Putu Setia
Ada kelompok yang menamakan diri Generasi Pemuda Indonesia Bersatu, disingkat Gapinsa. Kelompok ini menyebar poster di media sosial. Isinya, “Waktunya Indonesia Berdoa”. Digambarkan peta Indonesia, lalu diurai ada bencana dari ujung Sumatera Utara sampai Sulawesi. Sedangkan provinsi yang ada di Nusa Tenggara, Maluku, dan Papua tidak ada tanda bencana. Itu bencana pada 2021yang belum genap sebulan.
Ada berbagai bencana. Gunung Sinabung di Sumatera Utara erupsi. Lalu Gunung Merapi di Yogyakarta dan Gunung Semeru di Jawa Timur. Ada banjir di Sumatera Barat, Kepulauan Riau, Kalimantan Barat, Kalimantan Selatan, Jember, Malang, Manado, ditambah banjir rob di Makassar. Ada tanah longsor di Sumedang dan Manado. Yang paling menyita perhatian tentulah gempa di Mamuju, Sulawesi Barat, dan jatuhnya pesawat Sriwijaya Air SJ-182 di perairan Kepulauan Seribu.
Adakah korelasi antara doa dan bencana? Sebagai masyarakat religius, tentu saja segala bencana itu dihubung-hubungkan dengan “cobaan Tuhan” yang harus diterima umat-Nya. Karena itu, wajar bila umat berdoa saat Tuhan memberi cobaan. Ebiet G. Ade sudah menulis syair lagu yang suka diputar stasiun televisi saat menayangkan bencana. Mungkin Tuhan mulai bosan, melihat tingkah kita, yang selalu salah… kata Ebiet sebagai pertanda Tuhan sedang memulai cobaannya. Tapi Ebiet juga ragu apa benar Tuhan memerlukan doa, karena lagunya ditutup dengan kata-kata coba kita bertanya pada rumput yang bergoyang.

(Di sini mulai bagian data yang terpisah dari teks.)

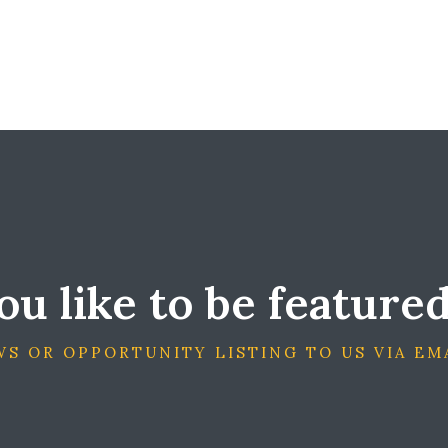
u like to be feature
S OR OPPORTUNITY LISTING TO US VIA EM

Jika ditanya tetua masyarakat Bali yang tinggal di lereng gunung, doa pasti ada kaitannya dengan bencana. Kalau ada pohon besar di hutan, pohon itu diselimuti kain poleng (hitam-putih kayak papan catur), lalu orang berdoa kepada Tuhan di sana—dan orang yang tidak paham bisa saja menuduh “memuja berhala” atau bahkan “memuja setan”. Padahal dengan cara itu penduduk tak berani menebang pohon karena sudah “dilindungi Tuhan”. Begitu pula jurang-jurang pinggir sungai, pohonnya tetap dibiarkan rimbun supaya “air suci mengalir dengan teduh”. Pembangunan geotermal di Bedugul dibatalkan karena diprotes masyarakat. Gunung dianggap kawasan suci. Maka, selamatlah hutan yang menyangga dua danau, Tamblingan dan Buyan. Para ahli lingkungan menyebut kelestarian hutan ini membuat jarang ada berita tanah longsor dan banjir bandang di Bali. Entahlah, tetua di Bali hanya mengatakan, “Kami cuma berdoa.”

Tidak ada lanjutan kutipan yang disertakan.